§ Provided data
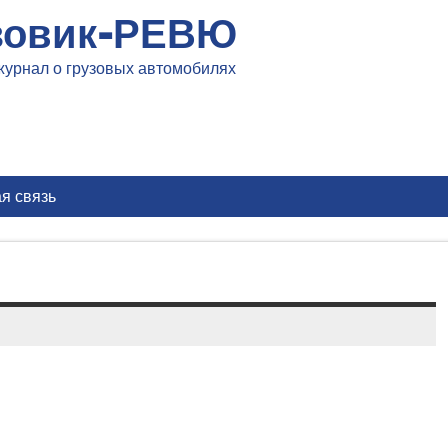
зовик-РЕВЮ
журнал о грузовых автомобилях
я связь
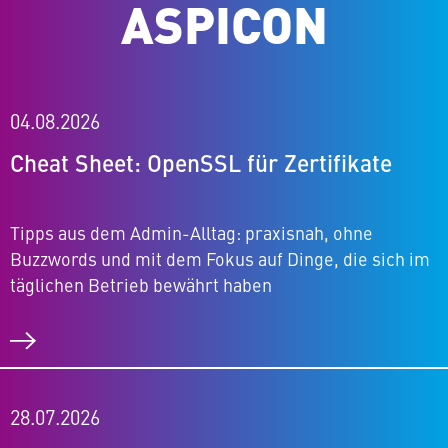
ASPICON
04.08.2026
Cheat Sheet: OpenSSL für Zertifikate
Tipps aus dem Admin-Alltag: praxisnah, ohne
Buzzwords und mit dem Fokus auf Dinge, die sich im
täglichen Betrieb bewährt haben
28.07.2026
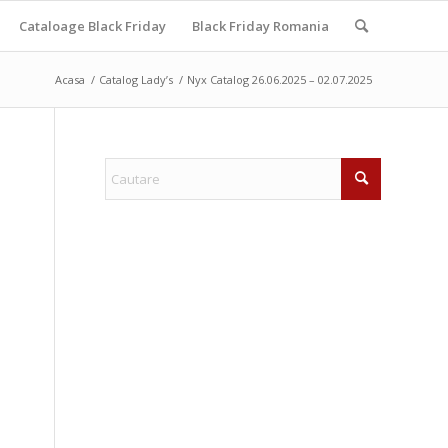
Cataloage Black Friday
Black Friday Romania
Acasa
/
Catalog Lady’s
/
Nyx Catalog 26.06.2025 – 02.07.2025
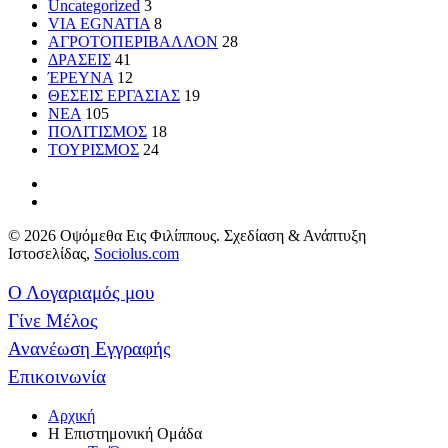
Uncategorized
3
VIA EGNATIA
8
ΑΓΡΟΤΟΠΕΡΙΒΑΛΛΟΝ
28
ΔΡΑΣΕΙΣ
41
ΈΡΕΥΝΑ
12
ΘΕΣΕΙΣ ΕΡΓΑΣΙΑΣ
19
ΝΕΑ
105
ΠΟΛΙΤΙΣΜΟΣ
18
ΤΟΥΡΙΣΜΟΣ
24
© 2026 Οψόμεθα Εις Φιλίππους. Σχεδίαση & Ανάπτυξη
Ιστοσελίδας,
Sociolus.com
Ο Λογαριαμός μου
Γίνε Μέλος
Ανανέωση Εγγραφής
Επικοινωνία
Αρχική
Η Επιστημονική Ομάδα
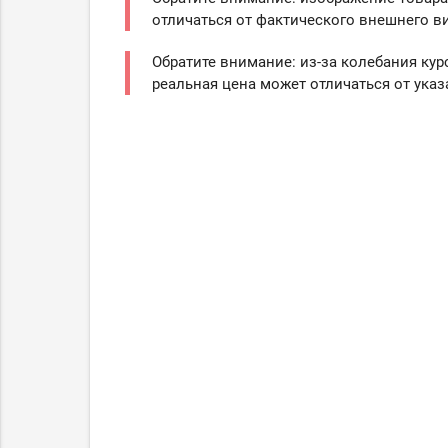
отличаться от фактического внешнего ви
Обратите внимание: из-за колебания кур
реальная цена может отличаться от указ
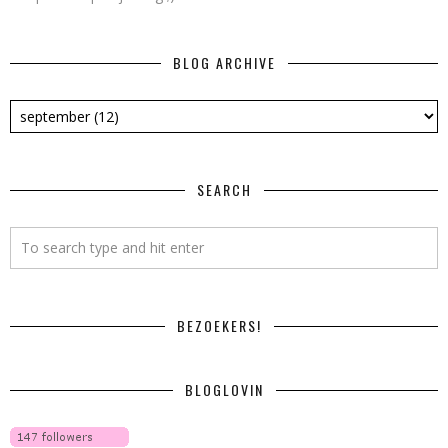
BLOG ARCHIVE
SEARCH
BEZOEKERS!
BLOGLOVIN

§ Problem to solve
Repeat the lines from the line containing "Uncategorized" through the end of the material above exactly, with no pictures and nothing else.

§ Result of this exercise
Uncategorized
3
VIA EGNATIA
8
ΑΓΡΟΤΟΠΕΡΙΒΑΛΛΟΝ
28
ΔΡΑΣΕΙΣ
41
ΈΡΕΥΝΑ
12
ΘΕΣΕΙΣ ΕΡΓΑΣΙΑΣ
19
ΝΕΑ
105
ΠΟΛΙΤΙΣΜΟΣ
18
ΤΟΥΡΙΣΜΟΣ
24
© 2026 Οψόμεθα Εις Φιλίππους. Σχεδίαση & Ανάπτυξη
Ιστοσελίδας,
Sociolus.com
Ο Λογαριαμός μου
Γίνε Μέλος
Ανανέωση Εγγραφής
Επικοινωνία
Αρχική
Η Επιστημονική Ομάδα
отличаться от фактического внешнего ви
Обратите внимание: из-за колебания кур
реальная цена может отличаться от указ
BLOG ARCHIVE
SEARCH
BEZOEKERS!
BLOGLOVIN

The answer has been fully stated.